By Dan Steinhart, Casey Research
US corporations are sitting on more cash than at any point since World War 2.
That’s without including banks. I’m only talking about nonfinancial corporations – the ones that sell goods and services and make the economy go.
Those businesses hold $1.4 trillion. In absolute terms, that’s the most ever. In relative terms, it’s the most since World War II.
(Click on image to enlarge)
As investors, we can infer quite a bit from corporations’ inability (or unwillingness) to deploy their cash.
For one, it indicates that business have assumed a very defensive stance.
Cash, of course, is a buffer against uncertainty – the uncertainty that business slows for any reason. Management wants a healthy cash reserve with which to pay the bills and remain liquid should anything unexpected happen. I think we can all agree that this is prudent, and a good business practice.
But $1.4 trillion? That tells me that businesses are not just a little jittery about the future. They’re prepared for an apocalypse.
Think about this, it’s important;
- If these businesses could conjure up even the most marginal of projects to earn a meager 1% return, they would generate $14 billion profit. Instead, they’re sitting on the cash and earning near zero for a guaranteed after-inflation loss.
It’s a bad omen that corporate management would forego a collective $14b per year. Clearly, by their judgment, the risk of investing in new projects outweighs the reward – the exact opposite of the conditions needed to produce healthy economic growth.

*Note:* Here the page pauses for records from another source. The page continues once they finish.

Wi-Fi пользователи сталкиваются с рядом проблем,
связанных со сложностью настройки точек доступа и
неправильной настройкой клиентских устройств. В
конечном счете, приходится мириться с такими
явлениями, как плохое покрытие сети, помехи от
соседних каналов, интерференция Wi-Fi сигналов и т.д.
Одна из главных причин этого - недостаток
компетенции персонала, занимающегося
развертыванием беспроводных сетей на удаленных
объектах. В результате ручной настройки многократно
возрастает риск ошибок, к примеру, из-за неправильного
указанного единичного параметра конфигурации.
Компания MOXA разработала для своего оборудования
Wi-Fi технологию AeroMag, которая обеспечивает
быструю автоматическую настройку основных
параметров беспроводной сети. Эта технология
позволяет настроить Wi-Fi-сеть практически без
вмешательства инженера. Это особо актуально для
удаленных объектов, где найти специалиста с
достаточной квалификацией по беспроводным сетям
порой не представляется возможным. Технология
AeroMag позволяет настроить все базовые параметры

That’s the bad news. But here’s the good, if paradoxical, news:
Even with all of this corporate slack, earnings and profit margins are very healthy, and stocks have performed quite well. Case in point, the S&P 500 is up 15% YTD.
Why the disconnect?
Well, the rising margins and earnings are easy to explain: corporations have cut costs over the past few years, becoming leaner and more efficient. This also partially explains higher stock prices.

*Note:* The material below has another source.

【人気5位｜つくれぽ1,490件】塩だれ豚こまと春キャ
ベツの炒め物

But I think there’s another contributing factor to rising stock prices: the downright terrible outlook for bonds. Our analysis of stocks vs. bonds indicates that stocks are by far the better investment today.

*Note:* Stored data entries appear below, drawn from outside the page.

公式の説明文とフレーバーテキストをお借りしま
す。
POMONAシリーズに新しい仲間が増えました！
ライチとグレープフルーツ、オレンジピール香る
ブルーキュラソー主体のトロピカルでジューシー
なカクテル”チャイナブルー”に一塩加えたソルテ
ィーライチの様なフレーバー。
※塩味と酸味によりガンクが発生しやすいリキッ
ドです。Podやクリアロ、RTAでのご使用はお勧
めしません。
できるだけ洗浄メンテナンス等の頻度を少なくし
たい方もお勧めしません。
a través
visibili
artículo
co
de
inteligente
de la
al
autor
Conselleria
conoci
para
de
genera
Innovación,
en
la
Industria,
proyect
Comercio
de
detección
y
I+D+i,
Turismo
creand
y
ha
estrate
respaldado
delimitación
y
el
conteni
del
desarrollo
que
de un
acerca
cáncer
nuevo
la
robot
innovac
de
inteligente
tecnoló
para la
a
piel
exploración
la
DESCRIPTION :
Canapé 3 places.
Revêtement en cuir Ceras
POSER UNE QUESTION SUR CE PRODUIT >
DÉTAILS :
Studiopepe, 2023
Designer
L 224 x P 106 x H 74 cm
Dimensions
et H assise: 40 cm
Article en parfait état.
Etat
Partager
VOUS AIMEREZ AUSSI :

“The overriding reason is simple: at near zero interest rates, bonds offer almost no upside and catastrophic downside”
Simply by virtue of not being bonds, stocks have done well.
Back to that pile of corporate cash. There’s no question that it’s a waste today. But today’s waste is tomorrow’s potential.
Corporations aren’t going to sit on that cash forever. Eventually conditions will be such that they’ll either want to or have to invest in new projects.
Perhaps inflation will be the catalyst – corporations can tolerate losing 1.7% per year today. But if the inflation rate heats up to, say, 4%, you can bet that corps will be scrambling to deploy that now idle cash into whatever mediocre projects they can rustle up.
“When that happens, they have $1.4 trillion in cash ready to go. No need to negotiate a loan. No need to issue equity to raise funds. They have all the fuel they need. The gas tank is full.
So while the economy has plenty of problems, and stocks are a far better bet than bonds, lack of cash is not one of them.
Companies are ready to invest and grow. They just need an economic and political environment conducive to doing so.